Allemagne du début des années 30. Hermann Hermann (Dirk Bogarde) est le propriétaire d’une usine de chocolat. Les temps sont durs : le krach boursier de Wall Street ne facilite pas les affaires, dans les rues le nazisme émerge, à la maison sa femme Lydia (Andréa Ferréol) le trompe sous son nez avec son grossier « cousin »…Mais Hermann Hermann semble ailleurs. Depuis quelques temps, il a l’impression de voir son double ou de se projeter hors de son propre corps. Lors d’un voyage d’affaires, il fait par hasard la rencontre d’un vagabond, Felix. L’homme ne lui ressemble pas du tout mais Hermann Hermann se persuade qu’il est sa copie conforme. Il propose à l’inconnu un étrange marché : échanger leur vie.
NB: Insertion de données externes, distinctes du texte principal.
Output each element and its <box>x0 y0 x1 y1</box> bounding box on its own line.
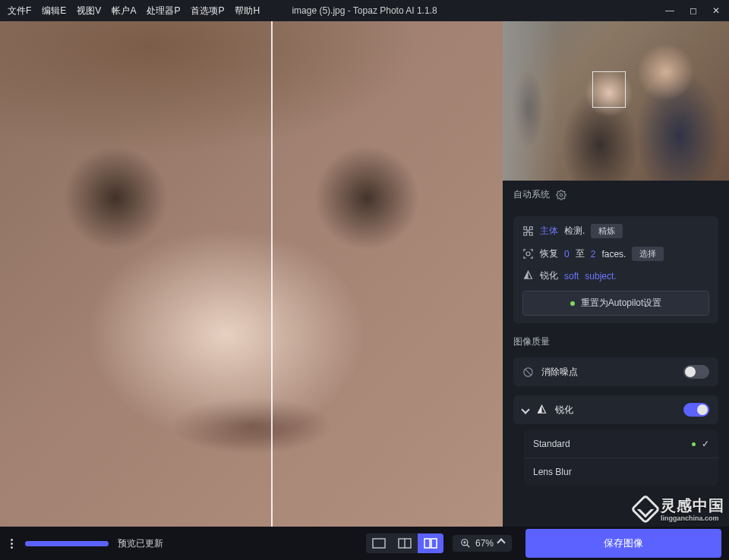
sharpen-options: Standard ✓ Lens Blur <box>524 430 718 486</box>
svg-point-0 <box>560 193 563 197</box>
autopilot-header: 自动系统 <box>513 188 550 201</box>
subject-row: 主体 检测. 精炼 <box>522 224 709 238</box>
svg-rect-12 <box>431 539 437 548</box>
quality-header-label: 图像质量 <box>513 335 550 348</box>
denoise-panel[interactable]: 消除噪点 <box>513 357 718 386</box>
denoise-label: 消除噪点 <box>541 366 578 379</box>
autopilot-card: 主体 检测. 精炼 恢复 0 至 2 faces. 选择 锐化 soft <box>513 216 718 323</box>
status-dot-icon <box>570 301 575 306</box>
zoom-value: 67% <box>475 538 494 549</box>
sharpen-panel-icon <box>536 404 548 416</box>
svg-rect-4 <box>529 232 532 235</box>
check-icon: ✓ <box>702 439 709 449</box>
menu-edit[interactable]: 编辑E <box>40 3 68 19</box>
svg-point-6 <box>526 252 530 256</box>
title-bar: 文件F 编辑E 视图V 帐户A 处理器P 首选项P 帮助H image (5).… <box>0 0 729 21</box>
sharpen-option-lensblur[interactable]: Lens Blur <box>524 458 718 486</box>
minimize-icon[interactable]: — <box>665 5 674 16</box>
sharpen-option-standard[interactable]: Standard ✓ <box>524 430 718 458</box>
close-icon[interactable]: ✕ <box>712 5 720 16</box>
menu-processor[interactable]: 处理器P <box>145 3 181 19</box>
recover-text-b: 至 <box>576 247 585 260</box>
autopilot-section: 自动系统 <box>503 181 729 210</box>
select-faces-button[interactable]: 选择 <box>632 247 664 261</box>
status-text: 预览已更新 <box>118 537 163 550</box>
option-label: Standard <box>533 439 570 449</box>
subject-icon <box>522 225 534 237</box>
navigator-thumbnail[interactable] <box>503 21 729 181</box>
svg-rect-3 <box>524 232 527 235</box>
window-title: image (5).jpg - Topaz Photo AI 1.1.8 <box>292 5 437 16</box>
image-quality-header: 图像质量 <box>503 329 729 353</box>
save-image-button[interactable]: 保存图像 <box>525 529 721 558</box>
window-controls: — ◻ ✕ <box>665 5 723 16</box>
svg-point-5 <box>527 230 529 232</box>
view-single-button[interactable] <box>366 533 392 553</box>
reset-autopilot-label: 重置为Autopilot设置 <box>581 297 662 310</box>
menu-file[interactable]: 文件F <box>6 3 33 19</box>
compare-divider[interactable] <box>271 21 273 527</box>
recover-text-c: faces. <box>601 249 626 260</box>
preview-image <box>0 21 503 527</box>
menu-account[interactable]: 帐户A <box>110 3 137 19</box>
active-dot-icon <box>692 442 696 446</box>
denoise-icon <box>522 367 534 378</box>
sharpen-toggle[interactable] <box>683 403 709 417</box>
chevron-up-icon <box>497 538 505 546</box>
view-side-button[interactable] <box>418 533 443 553</box>
subject-label: 主体 <box>540 225 558 238</box>
menu-help[interactable]: 帮助H <box>233 3 261 19</box>
subject-suffix: 检测. <box>564 225 585 238</box>
menu-view[interactable]: 视图V <box>75 3 103 19</box>
svg-line-14 <box>467 545 470 548</box>
svg-rect-1 <box>524 227 527 230</box>
more-menu-icon[interactable] <box>8 536 16 552</box>
sharpen-icon <box>522 270 534 282</box>
sharpen-label: 锐化 <box>555 404 573 417</box>
gear-icon[interactable] <box>556 190 566 200</box>
progress-bar <box>25 541 109 546</box>
chevron-down-icon <box>521 405 529 414</box>
view-split-button[interactable] <box>392 533 418 553</box>
menu-preferences[interactable]: 首选项P <box>189 3 226 19</box>
sharpen-mode: soft <box>564 271 579 282</box>
preview-area[interactable] <box>0 21 503 527</box>
sharpen-panel[interactable]: 锐化 <box>513 395 718 424</box>
view-mode-group <box>366 533 443 553</box>
sharpen-info-row: 锐化 soft subject. <box>522 269 709 282</box>
svg-rect-8 <box>373 539 385 548</box>
denoise-toggle[interactable] <box>683 365 709 379</box>
face-icon <box>522 248 534 260</box>
recover-faces-row: 恢复 0 至 2 faces. 选择 <box>522 247 709 261</box>
svg-rect-11 <box>424 539 430 548</box>
menu-bar: 文件F 编辑E 视图V 帐户A 处理器P 首选项P 帮助H <box>6 3 261 19</box>
face-detect-rect[interactable] <box>592 71 626 108</box>
refine-subject-button[interactable]: 精炼 <box>591 224 623 238</box>
maximize-icon[interactable]: ◻ <box>690 5 697 16</box>
zoom-icon <box>460 538 471 549</box>
recover-count-a: 0 <box>564 249 570 260</box>
option-label: Lens Blur <box>533 467 572 477</box>
sharpen-prefix: 锐化 <box>540 269 558 282</box>
recover-text-a: 恢复 <box>540 247 558 260</box>
footer-bar: 预览已更新 67% 保存图像 <box>0 527 729 560</box>
reset-autopilot-button[interactable]: 重置为Autopilot设置 <box>522 291 709 316</box>
recover-count-b: 2 <box>591 249 596 260</box>
sharpen-target: subject. <box>585 271 616 282</box>
right-panel: 自动系统 主体 检测. 精炼 恢复 0 至 2 faces. <box>503 21 729 527</box>
svg-rect-2 <box>529 227 532 230</box>
zoom-control[interactable]: 67% <box>453 535 512 552</box>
Cette idée cache un plan machiavélique : le chocolatier espère tuer Felix en le faisant passer pour lui, afin de récupérer l’argent des assurances et s’offrir un nouveau départ…
Film assez peu connu de Rainer Werner Fassbinder, Despair est pour le moins un film déconcertant. Le réalisateur nous plonge dès les premières minutes dans un univers étrange, entre réalité et fantasme. La frontière entre la lucidité, l’intelligence du psychorigide Hermann Hermann et la folie se fait de plus en plus mince. Son appartement a des airs de labyrinthe, les murs semblent invisibles, on a la sensation dès le départ de déambuler dans un univers mental.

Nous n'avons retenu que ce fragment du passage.